Le Conseil d’Administration estime inacceptable. la concession faite aux chasseurs dans le protocole national à propos des seuils d’indemnisation de 3 % ou 250 € par parcelle est excessive. La double pénalité de la prise en charge des frais d’expertise lorsque ces seuils ne sont pas atteints déclenche de violentes réactions. La FNSEA a été alertée, Christophe FISCHER ainsi que d’autres présidents départementaux, sont intervenus à ce sujet lors du dernier congrès. Mais il faut aussi régler la cause de problème, à savoir la surpopulation de sangliers. La FDSEA aidera la Fédération des Chasseurs et la DDT à mettre en place une politique contraignante dans les points noirs. Les Commissions Locales de Concertation doivent permettre un vrai débat à condition que les représentants agricoles aient bien en main tous les éléments chiffrés du dossier avant les réunions, ce qui est rarement le cas. Evidemment, une diminution de la population rend incompatible les restrictions de tirs que s’imposent eux-mêmes les chasseurs. Le Conseil d’Administration a aussi rappelé l’utilité de la prévention et s’est inquiété de l’insuffisance des clôtures disponibles pour protéger les nouvelles surfaces réensemencées en maïs grain.
Dans les questions diverses il a aussi été abordé le sujet des contrôles « conditionnalité » qui sont souvent pointilleux et la situation du Service de Remplacement qui est en amélioration mais reste en recherche de vacataires pour satisfaire toutes les demandes. Le Conseil avait aussi pris acte de la bonne collecte des adhésions 2 012 qui est en augmentation de 13 %.
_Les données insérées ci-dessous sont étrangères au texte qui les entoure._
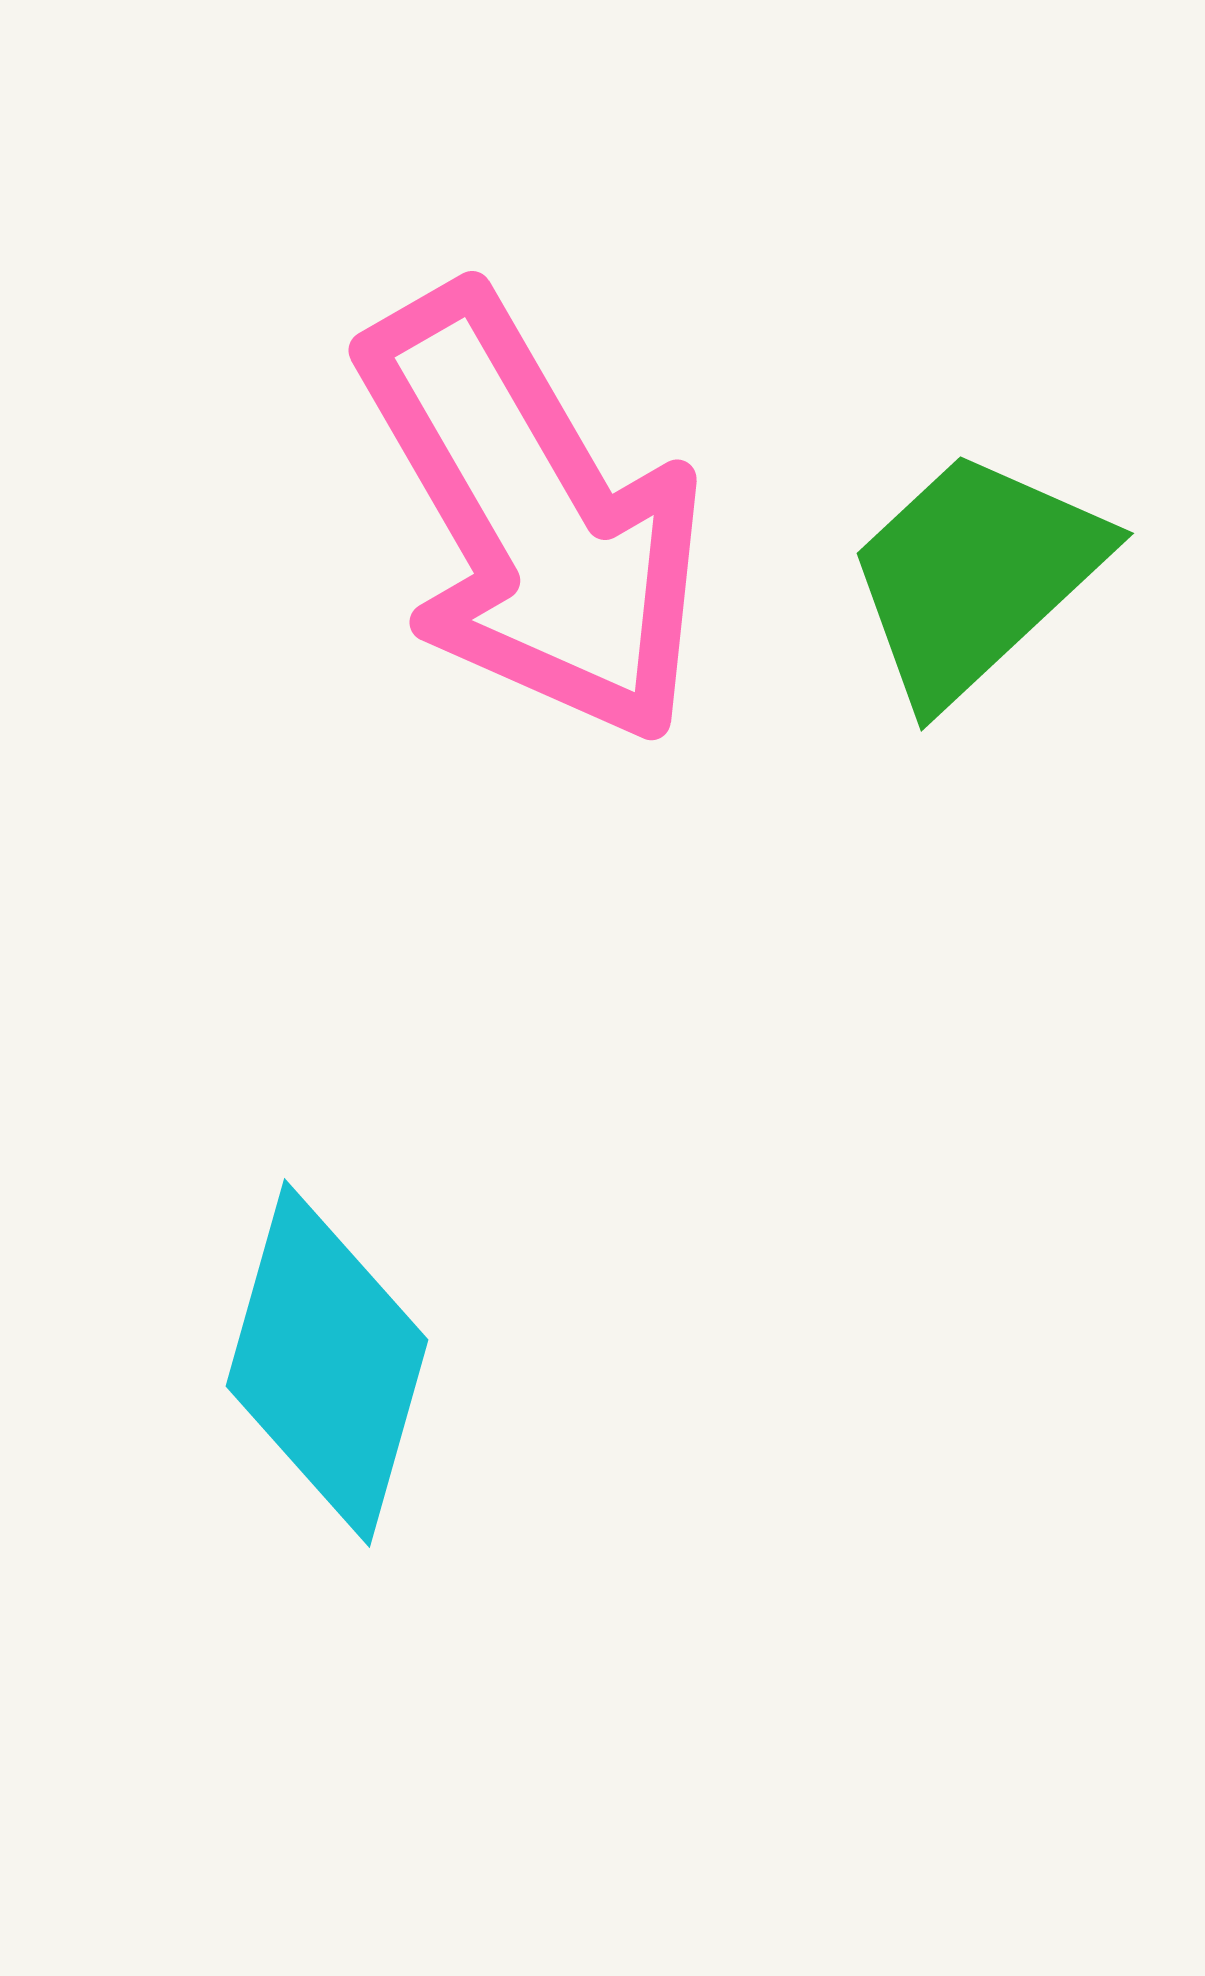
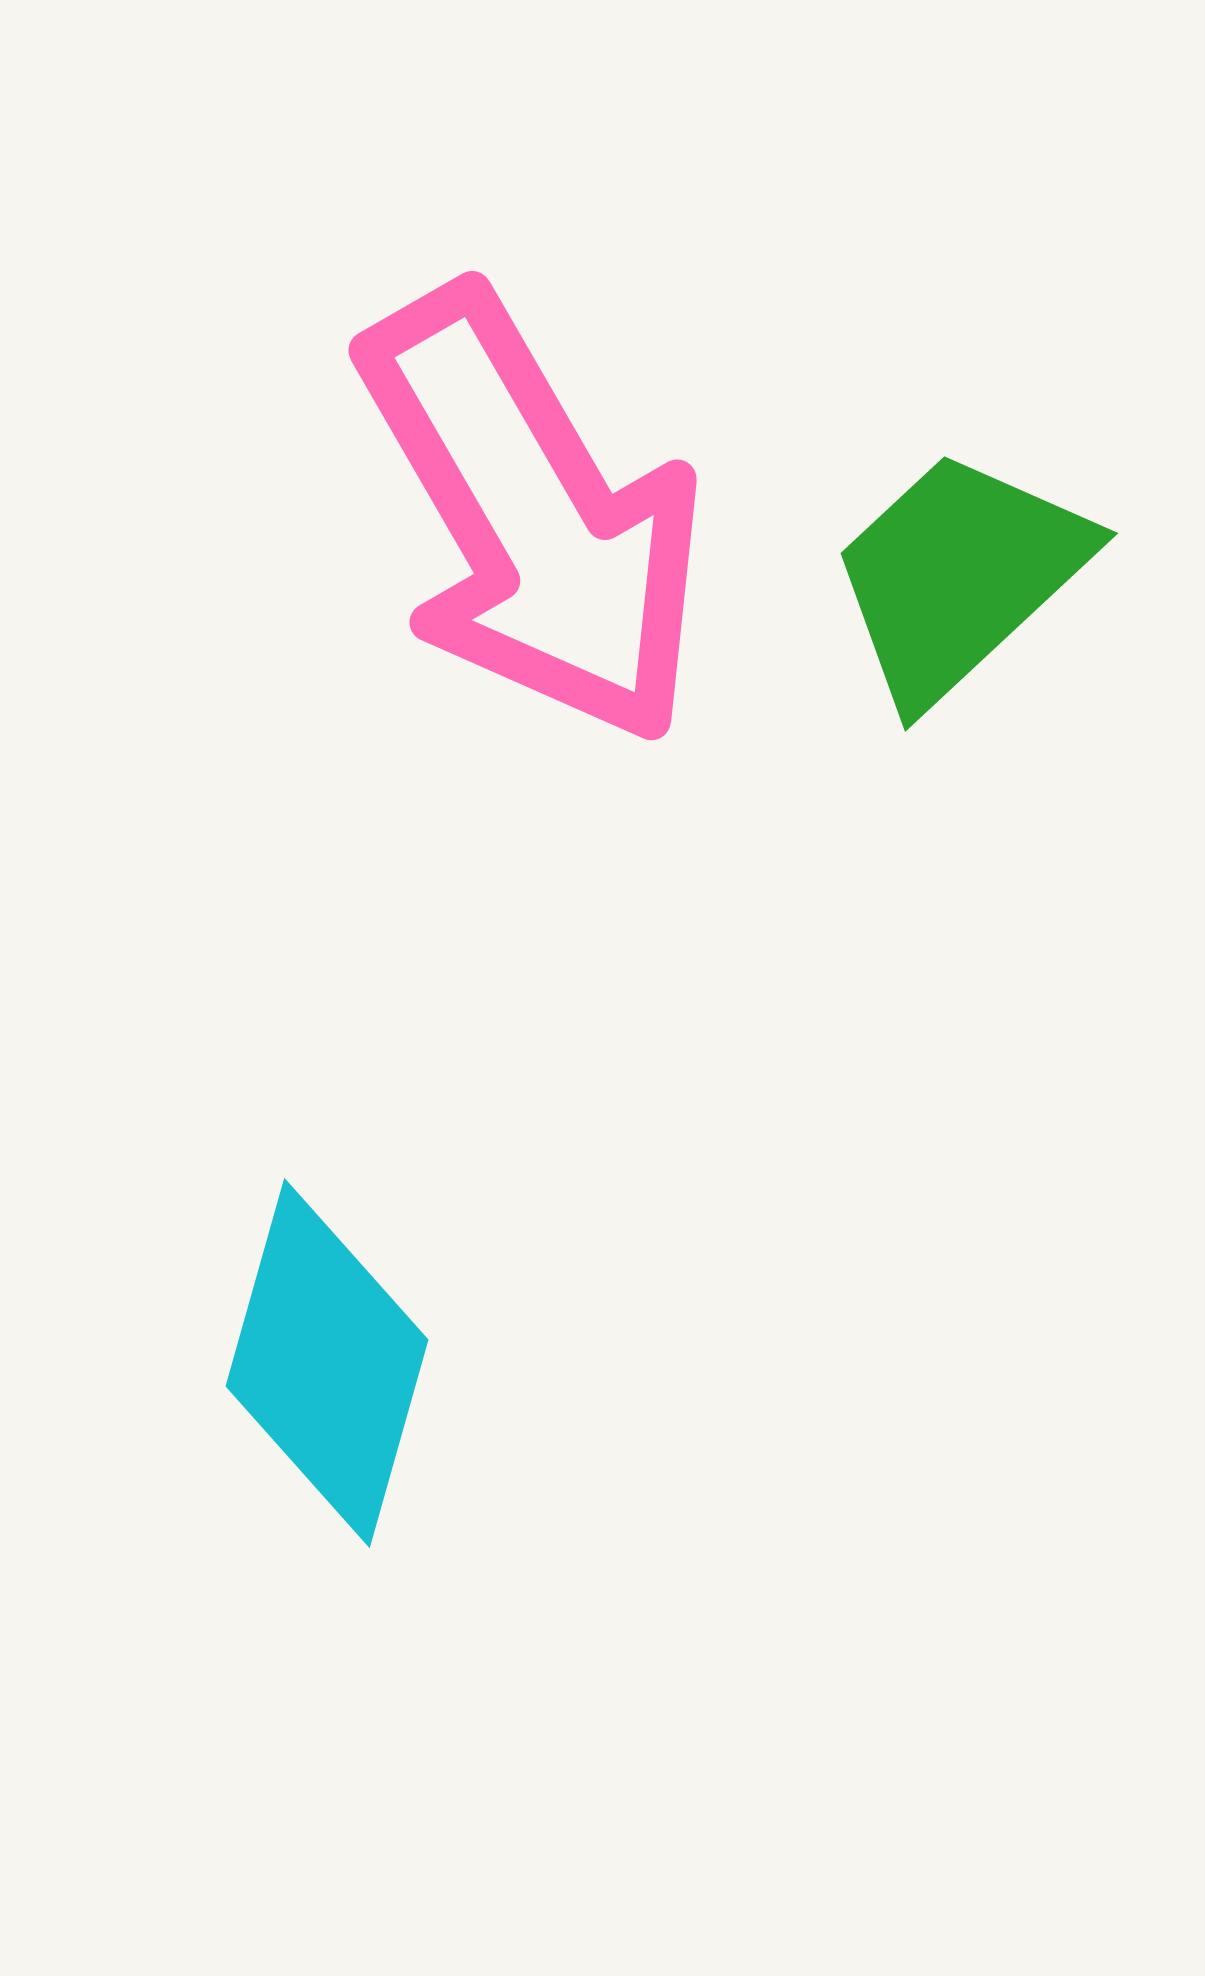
green trapezoid: moved 16 px left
Dates clé pour les élections à la Chambre d’Agriculture

- Avant le 1er juillet 2012 :
affichage de l’avis annonçant la révision
des listes électorales
- 30 novembre 2012 :
date limite de dépôt des listes définitives
- 2 janvier 2013 : date limite de dépôt des listes
de candidatures
- 31 janvier 2013 : date de
clôture du scrutin
- Avant le 6 février :
recensement des votes.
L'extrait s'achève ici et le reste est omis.